◆ What the task requires ◆
Transcribe the listing below verbatim, omitting pictures.

-- Exercise data follows --

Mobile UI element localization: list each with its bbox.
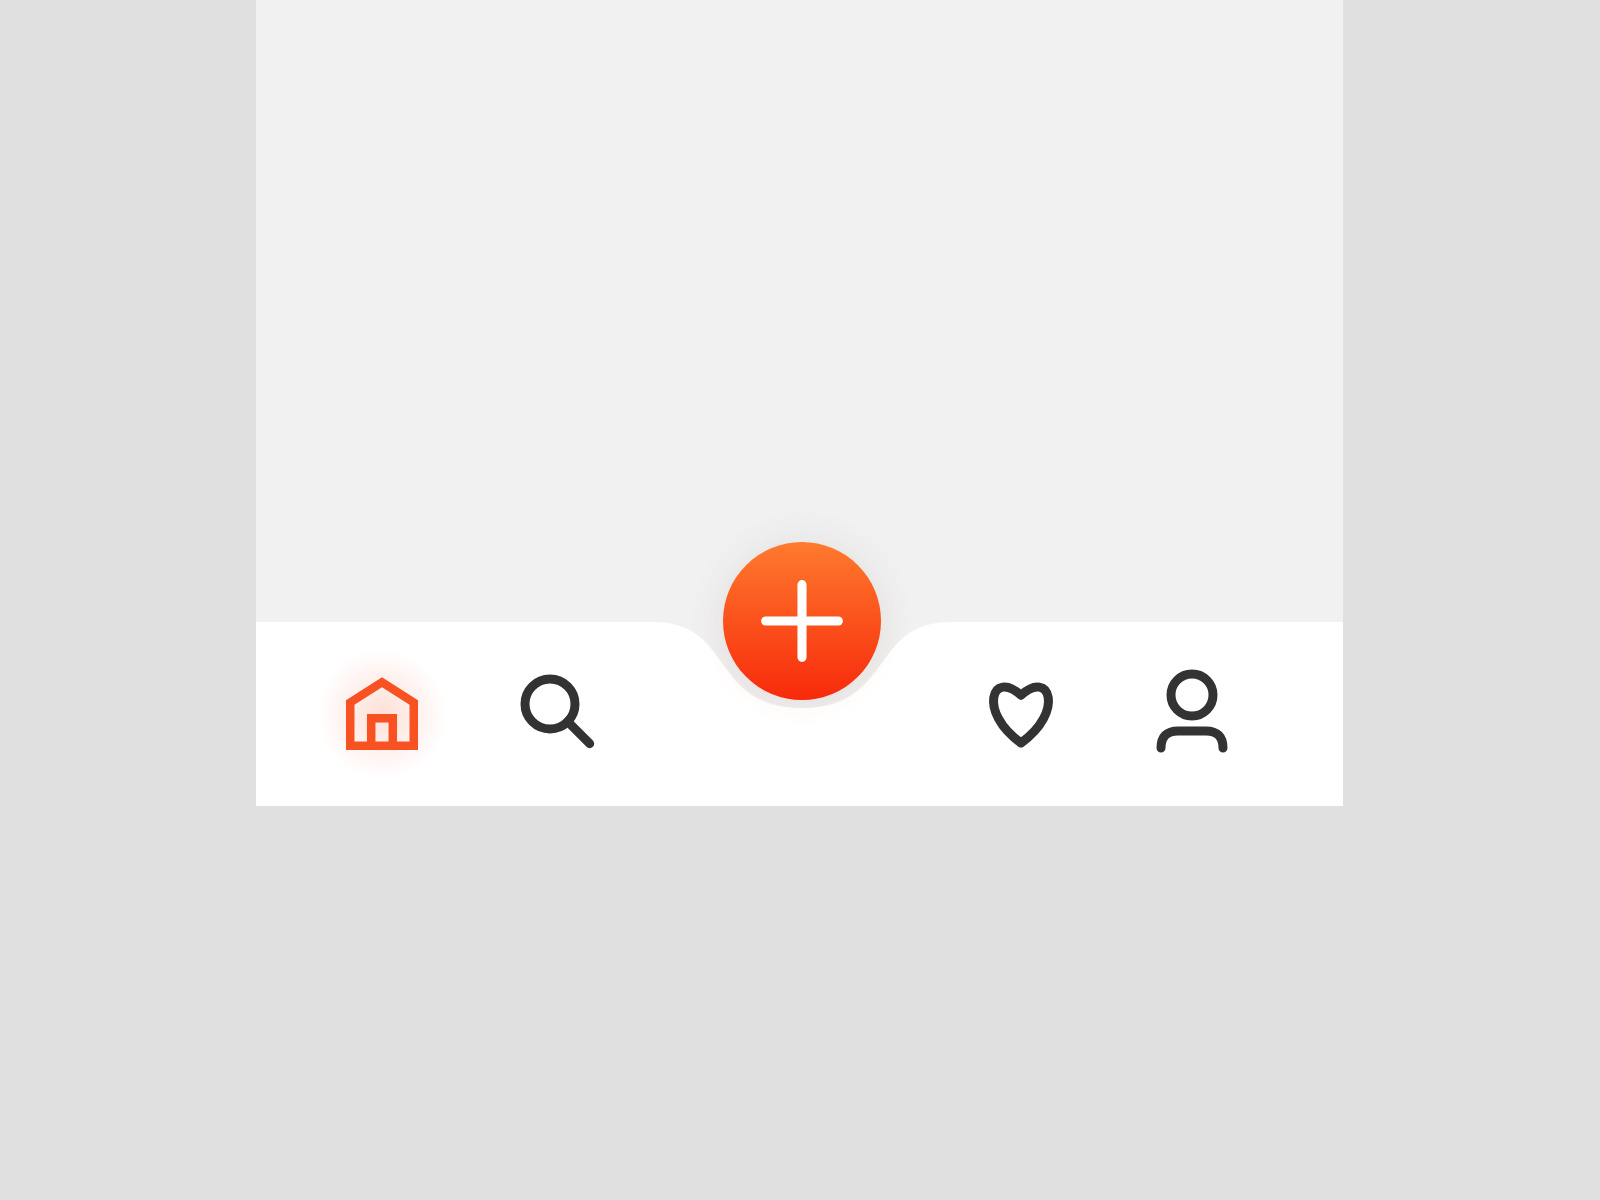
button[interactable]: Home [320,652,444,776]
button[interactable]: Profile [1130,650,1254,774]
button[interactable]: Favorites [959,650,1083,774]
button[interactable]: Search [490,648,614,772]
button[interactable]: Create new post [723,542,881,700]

-- Exercise data concluded --

◆ Answer space ◆
Mobile UI element localization: list each with its bbox.
button[interactable]: Home [320,652,444,776]
button[interactable]: Profile [1130,650,1254,774]
button[interactable]: Favorites [959,650,1083,774]
button[interactable]: Search [490,648,614,772]
button[interactable]: Create new post [723,542,881,700]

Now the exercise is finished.